A notable point from Moosajee v Bramer Banking Corporation Ltd (In Liquidation) [2025 SCJ 314] is the court’s treatment of contractual clauses that seek to exclude or limit the bank’s liability for losses arising from acting on faxed or emailed instructions. The court held that such clauses cannot absolve the bank of its fundamental duty of vigilance, as this would be contrary to public policy (l’ordre public). The bank cannot contract out of its obligation to act with reasonable care and to protect its customers from foreseeable harm.

These principles collectively reinforce the importance of vigilance, reasonableness, and customer protection in the Mauritian banking sector, while also recognising the practical realities of modern banking operations. These cases serve as a reminder for banks to review procedures for verifying unusual transactions and ensure that their employees are suitably trained to detect any anomalie apparente.

Duty of confidentiality

It is also worth highlighting the bank’s statutory duty of confidentiality. The Banking Act 2004 imposes a strict duty of confidentiality on banks in Mauritius. Accordingly, a bank cannot disclose directly or indirectly to any person any information relating to the affairs of any of its customers without the prior written consent of the customer or their personal representative.

There are certain exceptions to this statutory duty of confidentiality which include inter alia circumstances where the customer is declared bankrupt in Mauritius or is being wound up, civil proceedings arise involving the bank and the customer or their account and the bank is served with a garnishee order attaching monies in the account of the customer.

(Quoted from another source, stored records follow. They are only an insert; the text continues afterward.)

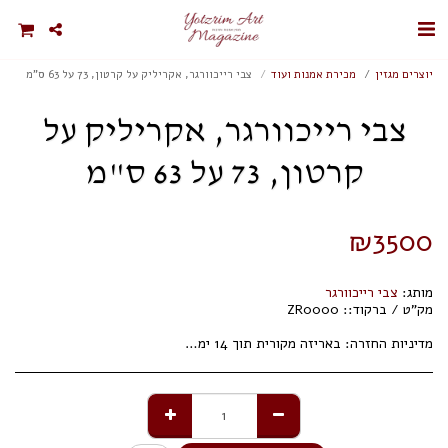
יוצרים מגזין
מכירת אמנות ועוד
צבי רייכוורגר, אקריליק על קרטון, 73 על 63 ס"מ
צבי רייכוורגר, אקריליק על
קרטון, 73 על 63 ס"מ
₪
3500
מותג:
צבי רייכוורגר
מק"ט / ברקוד::
ZR0000
מדיניות החזרה:
באריזה מקורית תוך 14 ימי עסקים.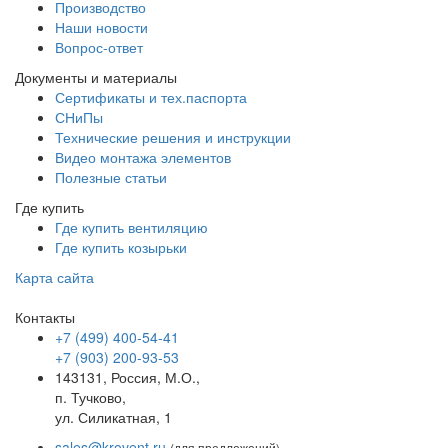
Производство
Наши новости
Вопрос-ответ
Документы и материалы
Сертификаты и тех.паспорта
СНиПы
Технические решения и инструкции
Видео монтажа элементов
Полезные статьи
Где купить
Где купить вентиляцию
Где купить козырьки
Карта сайта
Контакты
+7 (499) 400-54-41
+7 (903) 200-93-53
143131, Россия, М.О.,
п. Тучково,
ул. Силикатная, 1
sales@krovent.ru
(для предложений)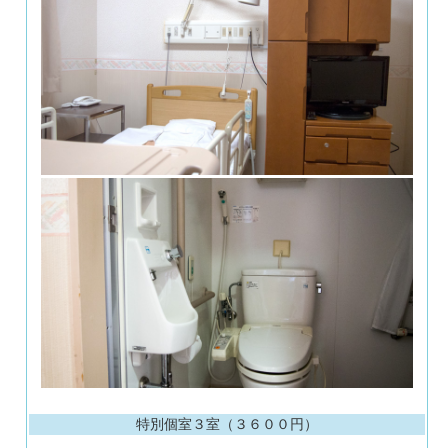
特別個室３室（３６００円）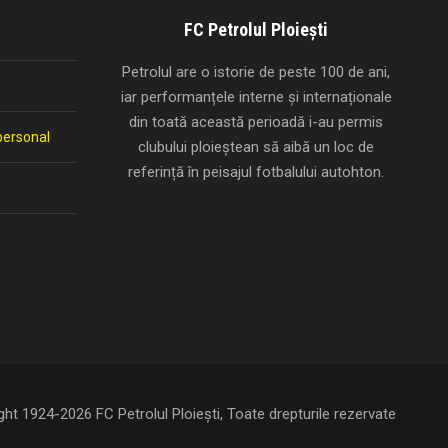
FC Petrolul Ploiești
Petrolul are o istorie de peste 100 de ani,
iar performanțele interne și internaționale
din toată această perioadă i-au permis
personal
clubului ploieștean să aibă un loc de
referință în peisajul fotbalului autohton.
ght 1924-2026 FC Petrolul Ploiești, Toate drepturile rezervate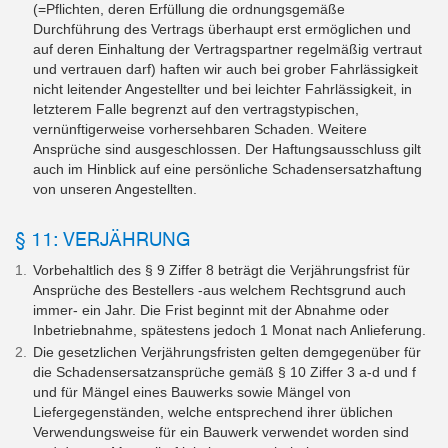
(=Pflichten, deren Erfüllung die ordnungsgemäße
Durchführung des Vertrags überhaupt erst ermöglichen und
auf deren Einhaltung der Vertragspartner regelmäßig vertraut
und vertrauen darf) haften wir auch bei grober Fahrlässigkeit
nicht leitender Angestellter und bei leichter Fahrlässigkeit, in
letzterem Falle begrenzt auf den vertragstypischen,
vernünftigerweise vorhersehbaren Schaden. Weitere
Ansprüche sind ausgeschlossen. Der Haftungsausschluss gilt
auch im Hinblick auf eine persönliche Schadensersatzhaftung
von unseren Angestellten.
§ 11: VERJÄHRUNG
Vorbehaltlich des § 9 Ziffer 8 beträgt die Verjährungsfrist für
Ansprüche des Bestellers -aus welchem Rechtsgrund auch
immer- ein Jahr. Die Frist beginnt mit der Abnahme oder
Inbetriebnahme, spätestens jedoch 1 Monat nach Anlieferung.
Die gesetzlichen Verjährungsfristen gelten demgegenüber für
die Schadensersatzansprüche gemäß § 10 Ziffer 3 a-d und f
und für Mängel eines Bauwerks sowie Mängel von
Liefergegenständen, welche entsprechend ihrer üblichen
Verwendungsweise für ein Bauwerk verwendet worden sind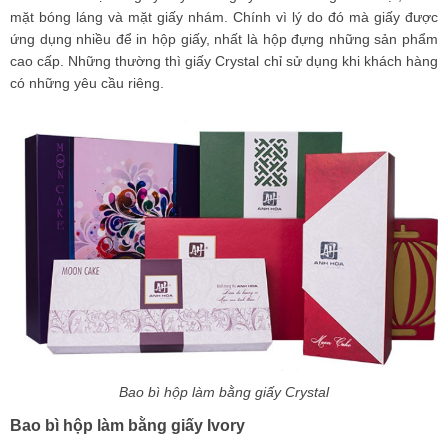
mặt bóng láng và mặt giấy nhám. Chính vì lý do đó mà giấy được
ứng dụng nhiều để in hộp giấy, nhất là hộp đựng những sản phẩm
cao cấp. Những thường thì giấy Crystal chỉ sử dụng khi khách hàng
có những yêu cầu riêng.
Bao bì hộp làm bằng giấy Crystal
Bao bì hộp làm bằng giấy Ivory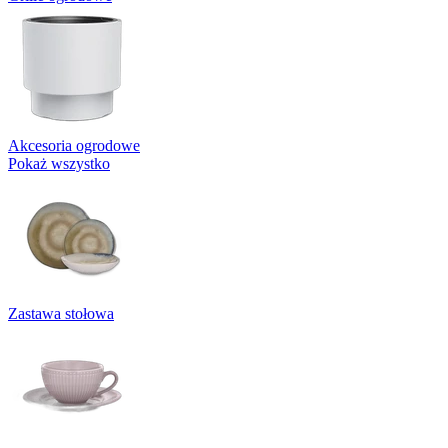
Akcesoria ogrodowe
Pokaż wszystko
Zastawa stołowa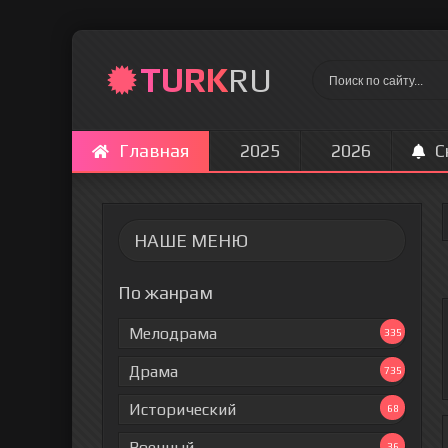
TURK
RU
Главная
2025
2026
С
НАШЕ МЕНЮ
По жанрам
Мелодрама
335
Драма
735
Исторический
68
Военный
36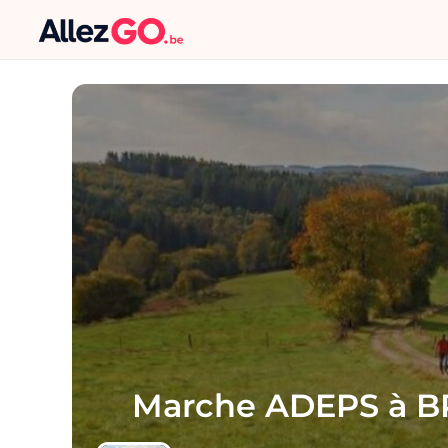
Marche ADEPS à 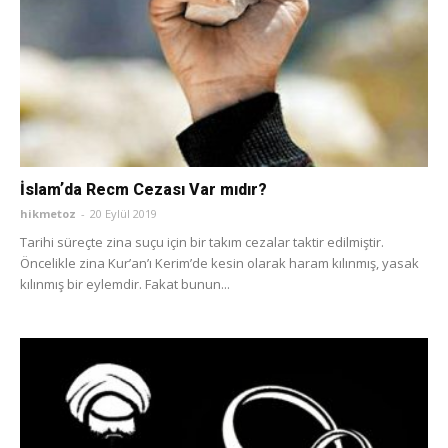
İslamʼda Recm Cezası Var mıdır?
hikmetoz
-
20 Eylül 2019
Tarihi süreçte zina suçu için bir takım cezalar taktir edilmiştir.
Öncelikle zina Kurʼanʼı Kerimʼde kesin olarak haram kılınmış, yasak
kılınmış bir eylemdir. Fakat bunun...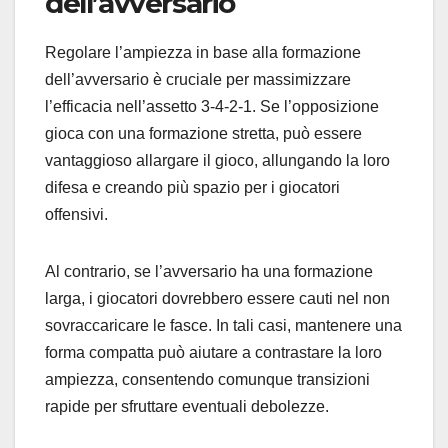
dell’avversario
Regolare l’ampiezza in base alla formazione
dell’avversario è cruciale per massimizzare
l’efficacia nell’assetto 3-4-2-1. Se l’opposizione
gioca con una formazione stretta, può essere
vantaggioso allargare il gioco, allungando la loro
difesa e creando più spazio per i giocatori
offensivi.
Al contrario, se l’avversario ha una formazione
larga, i giocatori dovrebbero essere cauti nel non
sovraccaricare le fasce. In tali casi, mantenere una
forma compatta può aiutare a contrastare la loro
ampiezza, consentendo comunque transizioni
rapide per sfruttare eventuali debolezze.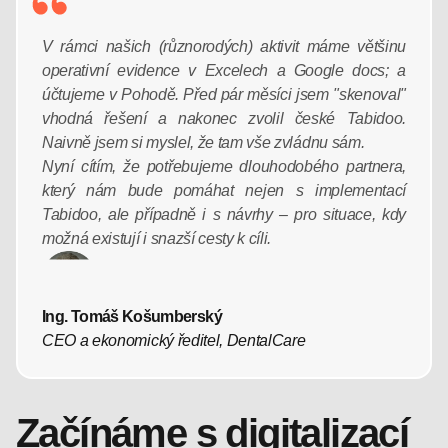
V rámci našich (různorodých) aktivit máme většinu
operativní evidence v Excelech a Google docs; a
účtujeme v Pohodě. Před pár měsíci jsem "skenoval"
vhodná řešení a nakonec zvolil české Tabidoo.
Naivně jsem si myslel, že tam vše zvládnu sám.
Nyní cítím, že potřebujeme dlouhodobého partnera,
který nám bude pomáhat nejen s implementací
Tabidoo, ale případně i s návrhy – pro situace, kdy
možná existují i snazší cesty k cíli.
Ing. Tomáš Košumberský
CEO a ekonomický ředitel, DentalCare
Začínáme s digitalizací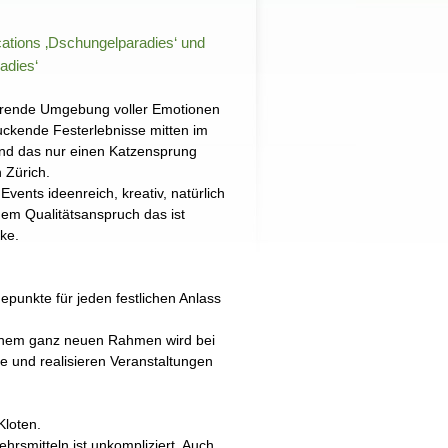
ations ‚Dschungelparadies‘ und
adies‘
ierende Umgebung voller Emotionen
uckende Festerlebnisse mitten im
nd das nur einen Katzensprung
n Zürich.
 Events ideenreich, kreativ, natürlich
em Qualitätsanspruch das ist
ke.
epunkte für jeden festlichen Anlass
 einem ganz neuen Rahmen wird bei
che und realisieren Veranstaltungen
Kloten.
hrsmitteln ist unkompliziert. Auch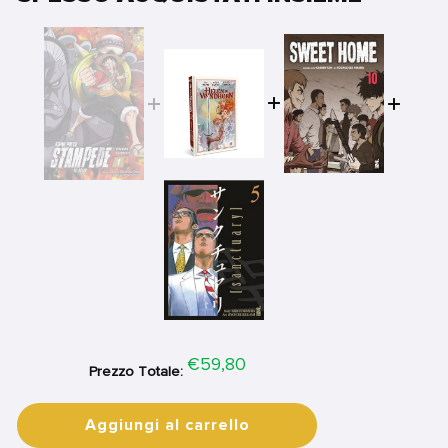
Price
€59,80
Prezzo Totale:
Aggiungi al carrello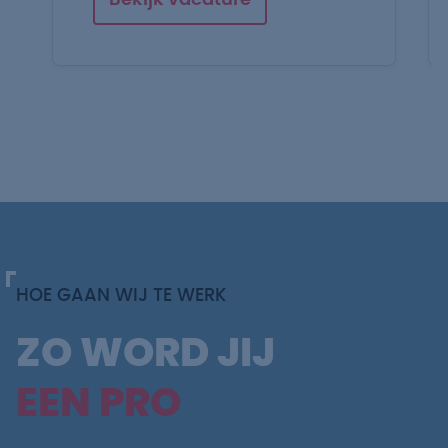
Bekijk vacature
HOE GAAN WIJ TE WERK
ZO WORD JIJ
EEN PRO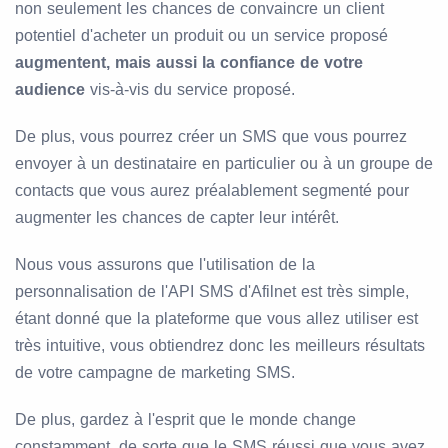
non seulement les chances de convaincre un client
potentiel d'acheter un produit ou un service proposé
augmentent, mais aussi la confiance de votre
audience
vis-à-vis du service proposé.
De plus, vous pourrez créer un SMS que vous pourrez
envoyer à un destinataire en particulier ou à un groupe de
contacts que vous aurez préalablement segmenté pour
augmenter les chances de capter leur intérêt.
Nous vous assurons que l'utilisation de la
personnalisation de l'API SMS d'Afilnet est très simple,
étant donné que la plateforme que vous allez utiliser est
très intuitive, vous obtiendrez donc les meilleurs résultats
de votre campagne de marketing SMS.
De plus, gardez à l'esprit que le monde change
constamment, de sorte que le SMS réussi que vous avez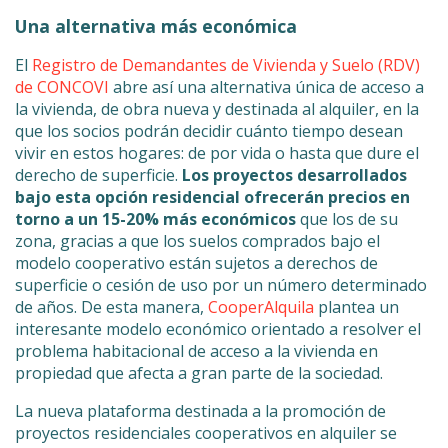
Una alternativa más económica
El
Registro de Demandantes de Vivienda y Suelo (RDV)
de CONCOVI
abre así una alternativa única de acceso a
la vivienda, de obra nueva y destinada al alquiler, en la
que los socios podrán decidir cuánto tiempo desean
vivir en estos hogares: de por vida o hasta que dure el
derecho de superficie.
Los proyectos desarrollados
bajo esta opción residencial ofrecerán precios en
torno a un 15-20% más económicos
que los de su
zona, gracias a que los suelos comprados bajo el
modelo cooperativo están sujetos a derechos de
superficie o cesión de uso por un número determinado
de años. De esta manera,
CooperAlquila
plantea un
interesante modelo económico orientado a resolver el
problema habitacional de acceso a la vivienda en
propiedad que afecta a gran parte de la sociedad.
La nueva plataforma destinada a la promoción de
proyectos residenciales cooperativos en alquiler se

Moreover, in the matter of Stanford Asset Holding Ltd and Anor v AfrAsia Bank Ltd [2023 PRV 11], the Judicial Committee of the Privy Council affirmed that a victim’s inability to identify and pursue wrongdoers outweighed concerns about banking secrecy, especially where no adequate alternative remedy existed. In such instances, the Privy Council held that the duty of confidentiality under the Banking Act 2004 did not preclude the issuance of a Norwich Pharmacal order by the courts in Mauritius.

Accordingly, in addition to their duty of vigilance and care, a bank also has a duty to cooperate with victims of alleged fraud where a Norwich Pharmacal has been issued. This serves as a further motivating factor for banks to implement the necessary controls and measures to detect any potential fraud and/ or apparent anomalies.